Here are the key elements, per Dow Jones and the New York Times:
- Additional capital injections into banks. Dow Jones: “The capital infusions would be coupled with a comprehensive review of institutions to measure their financial health, including an analysis of expected future losses at the institutions. The results of those stress tests would help determine which firms would receive government funds.”
- Trash asset removal (combo government and private capital). Initially $250-$500 billion, eventually as much as $1 trillion. Thought to involve guarantees and low-cost financing to induce private investors to play ball.
- Foreclosure prevention. $50-$100 billion, no details.
- Vast increase in TALF to $500 billion – $1 trillion (the asset-purchase plan designed to pull down rates on consumer lending products)

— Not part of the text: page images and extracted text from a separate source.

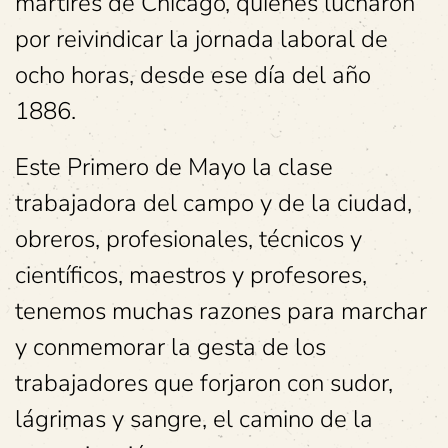
mártires de Chicago, quienes lucharon
por reivindicar la jornada laboral de
ocho horas, desde ese día del año
1886.
Este Primero de Mayo la clase
trabajadora del campo y de la ciudad,
obreros, profesionales, técnicos y
científicos, maestros y profesores,
tenemos muchas razones para marchar
y conmemorar la gesta de los
trabajadores que forjaron con sudor,
lágrimas y sangre, el camino de la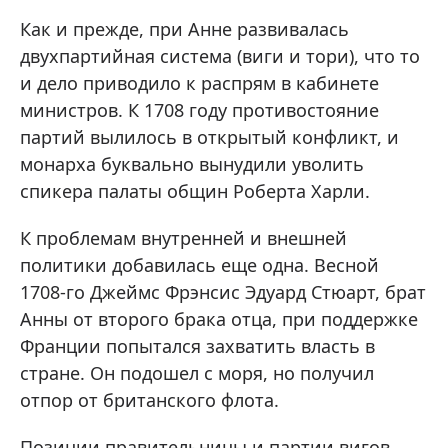
Как и прежде, при Анне развивалась
двухпартийная система (виги и тори), что то
и дело приводило к распрям в кабинете
министров. К 1708 году противостояние
партий вылилось в открытый конфликт, и
монарха буквально вынудили уволить
спикера палаты общин Роберта Харли.
К проблемам внутренней и внешней
политики добавилась еще одна. Весной
1708-го Джеймс Фрэнсис Эдуард Стюарт, брат
Анны от второго брака отца, при поддержке
Франции попытался захватить власть в
стране. Он подошел с моря, но получил
отпор от британского флота.
Позиции правительницы и партии вигов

The WSJ has more details on the “stress test” examinations. Again, the key to success is to identify the zombie banks and let them fail, while providing capital to the solid banks:
WSJ: Many U.S. banks will be subjected to rigorous examinations to see if they are healthy enough to lend before receiving additional financial aid, according to people familiar with the matter… The new bank examinations are designed to ensure that banks that are in need of money but still healthy enough to lend, receive cash. The examinations will be mandatory for banks with assets exceeding $100 billion.
The move could address disagreements between bank regulators about the viability of scores of institutions. Regulators have struggled to come up with a common set of criteria for deciding which banks should receive money. Setting up a stress test could create a more objective set of standards, which might reveal the depths of the industry’s problems.
Banks have complained that the process for applying for bailout funds is arbitrary. At least two that applied, National Bank of Commerce in Illinois and County Bank in California, were denied by the government and failed. Research firm RBC Capital Markets estimated Monday that more than 1,000 banks could fail in the next three to five years, more than triple its previous estimates.
Mr. Geithner will also unveil a host of new conditions for banks that receive government aid, including requiring that firms show how the money is being spent and how funds are helping to generate new lending. Banks must show how many new loans they provided with the assistance and how many assets they purchased. They must also agree to implement foreclosure mitigation programs, curb executive pay and not use the funds to purchase healthy banks until the government money is repaid.